◆ **Exercise goal**: Once the pictures are set aside, reproduce all of the records exactly.

* * * * *

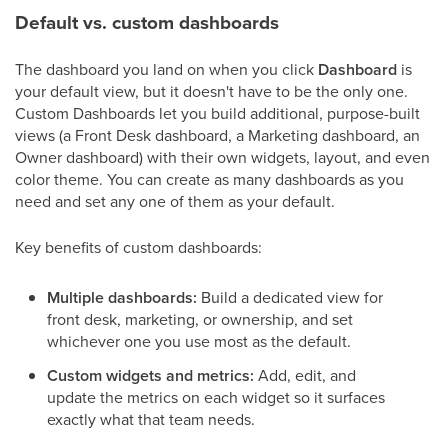
Default vs. custom dashboards
The dashboard you land on when you click
Dashboard
is
your default view, but it doesn't have to be the only one.
Custom Dashboards let you build additional, purpose-built
views (a Front Desk dashboard, a Marketing dashboard, an
Owner dashboard) with their own widgets, layout, and even
color theme. You can create as many dashboards as you
need and set any one of them as your default.
Key benefits of custom dashboards:
Multiple dashboards:
Build a dedicated view for
front desk, marketing, or ownership, and set
whichever one you use most as the default.
Custom widgets and metrics:
Add, edit, and
update the metrics on each widget so it surfaces
exactly what that team needs.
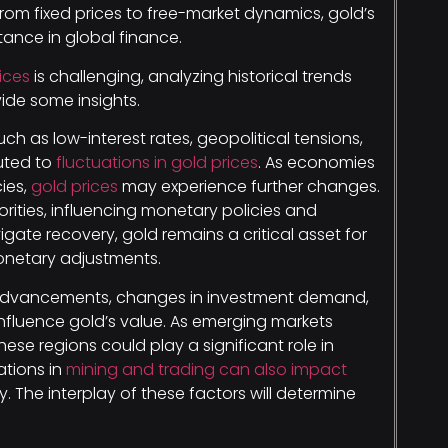
rom fixed prices to free-market dynamics, gold’s
tance in global finance.
ices
is challenging, analyzing historical trends
ide some insights.
ch as low-interest rates, geopolitical tensions,
uted to
fluctuations in gold prices
. As economies
cies,
gold prices
may experience further changes.
ties, influencing monetary policies and
gate recovery, gold remains a critical asset for
monetary adjustments.
l advancements, changes in investment demand,
nfluence gold’s value. As emerging markets
ese regions could play a significant role in
ations in
mining and trading can also impact
. The interplay of these factors will determine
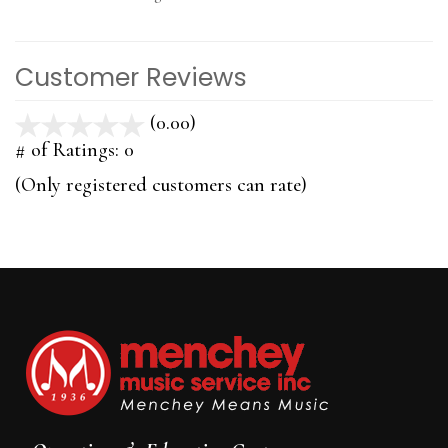
Customer Reviews
(0.00)
stars
out
# of Ratings:
0
of
(Only registered customers can rate)
5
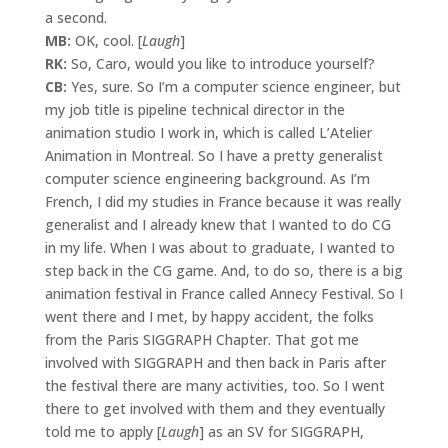
a second.
MB:
OK, cool. [
Laugh
]
RK:
So, Caro, would you like to introduce yourself?
CB:
Yes, sure. So I’m a computer science engineer, but
my job title is pipeline technical director in the
animation studio I work in, which is called L’Atelier
Animation in Montreal. So I have a pretty generalist
computer science engineering background. As I’m
French, I did my studies in France because it was really
generalist and I already knew that I wanted to do CG
in my life. When I was about to graduate, I wanted to
step back in the CG game. And, to do so, there is a big
animation festival in France called Annecy Festival. So I
went there and I met, by happy accident, the folks
from the Paris SIGGRAPH Chapter. That got me
involved with SIGGRAPH and then back in Paris after
the festival there are many activities, too. So I went
there to get involved with them and they eventually
told me to apply [
Laugh
] as an SV for SIGGRAPH,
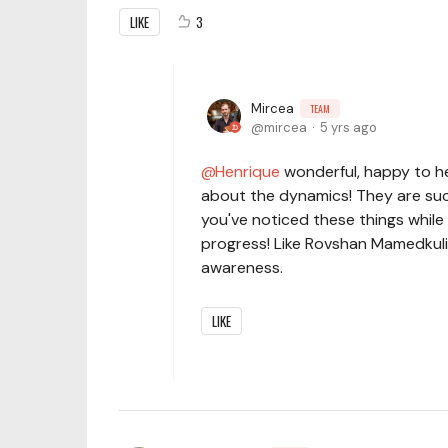
LIKE
3
Mircea
TEAM
mircea
5 yrs ago
Henrique
wonderful, happy to hea
about the dynamics! They are such 
you've noticed these things while 
progress! Like Rovshan Mamedkuliev
awareness.
LIKE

* * * * *

◆ **Solution below**:
Default vs. custom dashboards
The dashboard you land on when you click
Dashboard
is
your default view, but it doesn't have to be the only one.
Custom Dashboards let you build additional, purpose-built
views (a Front Desk dashboard, a Marketing dashboard, an
Owner dashboard) with their own widgets, layout, and even
color theme. You can create as many dashboards as you
need and set any one of them as your default.
Key benefits of custom dashboards:
Multiple dashboards:
Build a dedicated view for
front desk, marketing, or ownership, and set
whichever one you use most as the default.
Custom widgets and metrics:
Add, edit, and
update the metrics on each widget so it surfaces
exactly what that team needs.
rom fixed prices to free-market dynamics, gold’s
tance in global finance.
ices
is challenging, analyzing historical trends
ide some insights.
ch as low-interest rates, geopolitical tensions,
uted to
fluctuations in gold prices
. As economies
cies,
gold prices
may experience further changes.
ties, influencing monetary policies and
gate recovery, gold remains a critical asset for
monetary adjustments.
l advancements, changes in investment demand,
nfluence gold’s value. As emerging markets
ese regions could play a significant role in
ations in
mining and trading can also impact
. The interplay of these factors will determine
Customer Reviews
(0.00)
stars
out
# of Ratings:
0
of
(Only registered customers can rate)
5
a second.
MB:
OK, cool. [
Laugh
]
RK:
So, Caro, would you like to introduce yourself?
CB:
Yes, sure. So I’m a computer science engineer, but
my job title is pipeline technical director in the
animation studio I work in, which is called L’Atelier
Animation in Montreal. So I have a pretty generalist
computer science engineering background. As I’m
French, I did my studies in France because it was really
generalist and I already knew that I wanted to do CG
in my life. When I was about to graduate, I wanted to
step back in the CG game. And, to do so, there is a big
animation festival in France called Annecy Festival. So I
went there and I met, by happy accident, the folks
from the Paris SIGGRAPH Chapter. That got me
involved with SIGGRAPH and then back in Paris after
the festival there are many activities, too. So I went
there to get involved with them and they eventually
told me to apply [
Laugh
] as an SV for SIGGRAPH,
LIKE
3
Mircea
TEAM
mircea
5 yrs ago
Henrique
wonderful, happy to hea
about the dynamics! They are such 
you've noticed these things while 
progress! Like Rovshan Mamedkuliev
awareness.
LIKE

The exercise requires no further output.